Building products and applications that leverage Big Data is not easy; Greenplum found this out while they were trying to build Chorus. "We had this set of ideas around Chorus (and) it ended up being a challenging thing for us to write all of these things,” says Scott Yara, Greenplum’s Senior Vice President, Products and one of its co-founders.

So rather than miss deadlines and struggle, Greenplum called Pivotal Labs for help. They were pretty impressed with their experience and their results. “We liked the razor so much, we bought the company,” jokes Greenplum Senior Director, Product Marketing.

Two Heads are Better Than One

Pivotal Labs certainly works differently than traditional consultancies. Rather than do some analysis, set up a project plan and deliver a solution, the company brings its clients into their facilities (presently they have offices in San Francisco and New York City, but as part of EMC, they’ll be going worldwide) and work with them to leverage datasets and build applications side by side. (It’s why Pivotal is known as a co-consultancy.)

The company’s engineers use an agile methodology which is commonly based on incremental development where requirements and solutions evolve through collaboration between self-organizing, cross-functional teams.

At Pivotal, this means that say, for example, ten engineers are assigned to a project; five development teams of two are then created. Each pair of engineers sits closely together and shares a table and a screen view. Every line of code that is written is blessed by two engineers.
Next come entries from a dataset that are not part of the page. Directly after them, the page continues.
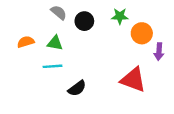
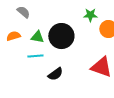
gray semicircle: (59, 13) -> (23, 12), moved
black circle: (84, 21) -> (61, 36), moved, size x1.6

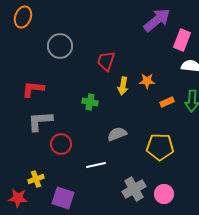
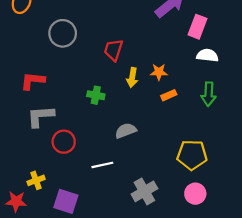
orange rectangle: (167, 102) -> (169, 95), moved
yellow pentagon: (160, 147) -> (192, 155), moved
pink circle: (164, 194) -> (195, 194), moved

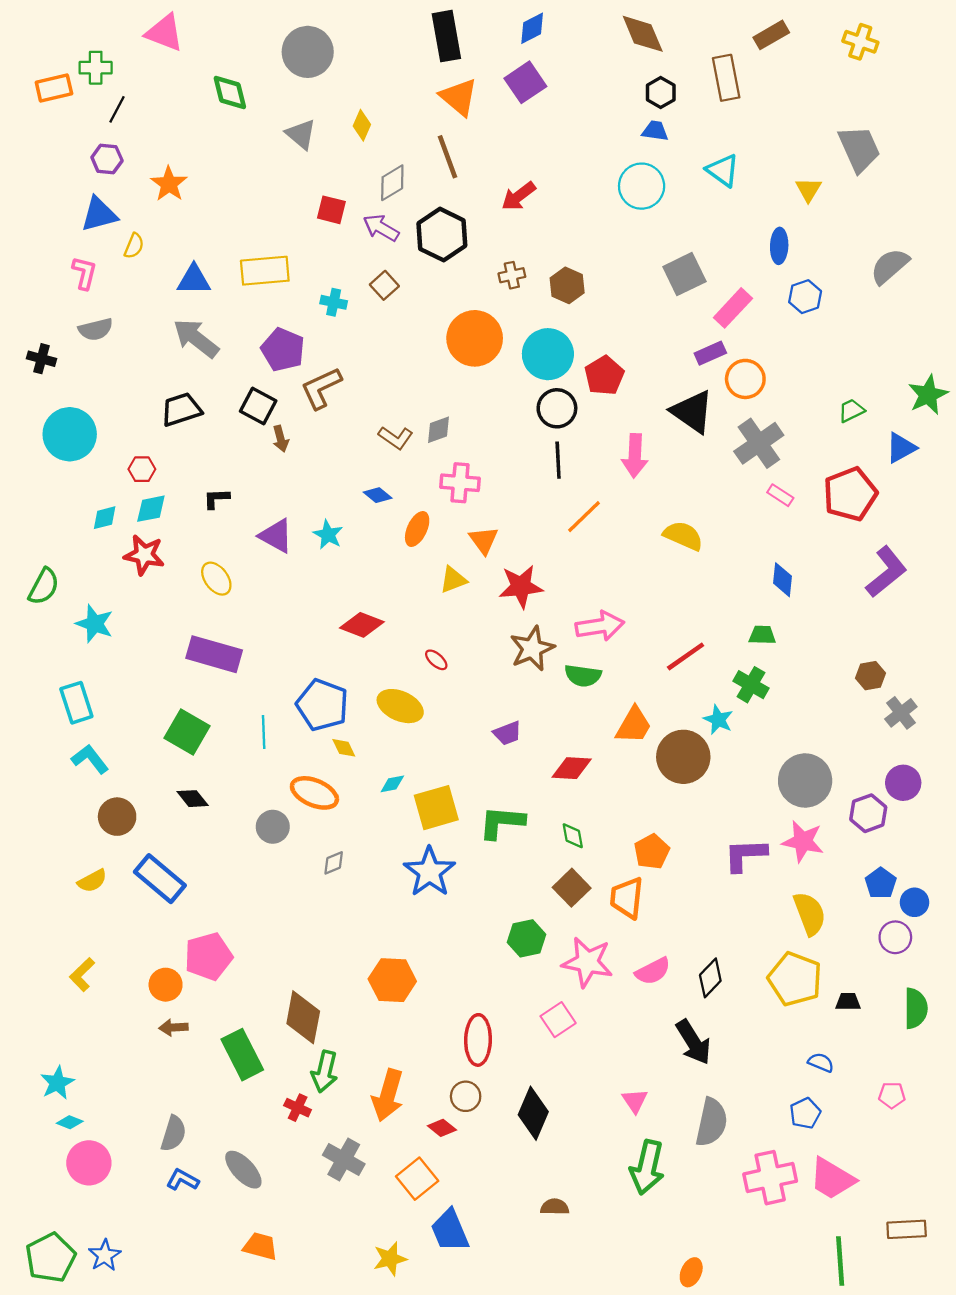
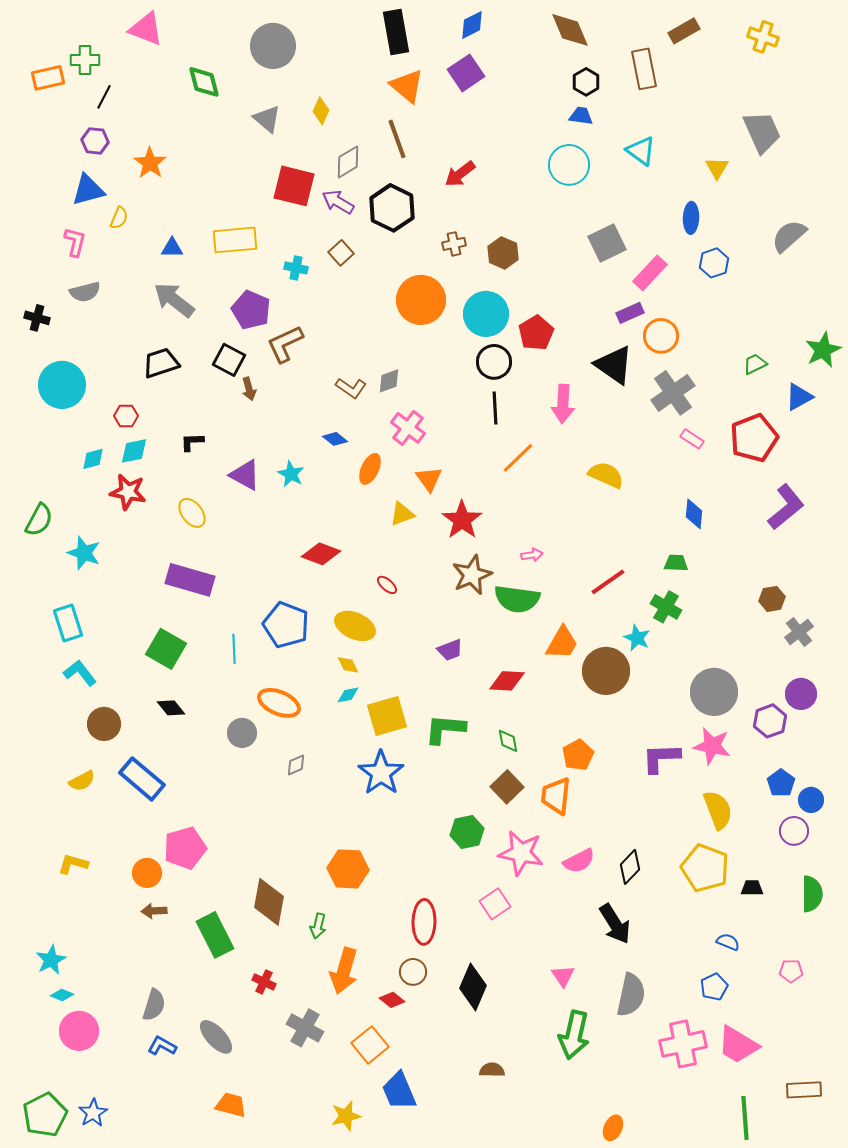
red square: (331, 210) -> (294, 186), size x1.6
blue triangle: (194, 280) -> (172, 248), size x0.7
pink cross: (460, 483) -> (408, 428), turned 32
red star: (521, 587) -> (462, 520), turned -30
pink arrow: (600, 626) -> (532, 555), size x0.5
green semicircle: (583, 676) -> (517, 599), size x1.4
yellow diamond: (344, 748) -> (348, 665), moved
yellow L-shape: (82, 975) -> (73, 864), turned 60
green arrow: (325, 1072) -> (318, 926), moved, size x0.7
The idea is that there is space for more than one idea, that the engineers learn from one another as they work, and that their end product is superior to that which one person would have built alone (a.k.a. “two heads are better than one.”) Add to that that the individuals working on a project rotate so that no two engineers work together for a long period of time.

This methodology, Pivotal’s well-pedigreed engineers, and their Big Data app development expertise have the potential of producing big wins for EMC Greenplum and its customers.

It’s not so much that Pivotal’s service revenues will add to EMC’s bottom line in a big way, but that a few years from now there will be a good number of brilliant, skilled developers and Data Scientists who have one big thing in common — they will all have been indoctrinated via Greenplum’s database, Greenplum’s Hadoop distribution, Greenplum Chorus and Pivotal’s agile methodology.